■ **Directions for this task**:
Exact reproduction, images excluded: write out the records below.

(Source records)
——
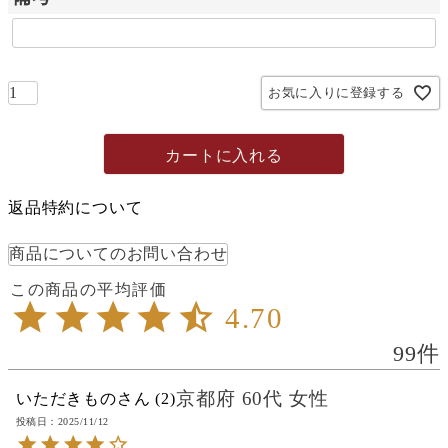
お気に入りに登録する
カートに入れる
返品特約について
商品についてのお問い合わせ
4.70
99
京都府
60代
女性
いただきもの
2
投稿日
2025/11/12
——
■ **Reply**:
お気に入りに登録する
カートに入れる
返品特約について
商品についてのお問い合わせ
4.70
99
京都府
60代
女性
いただきもの
2
投稿日
2025/11/12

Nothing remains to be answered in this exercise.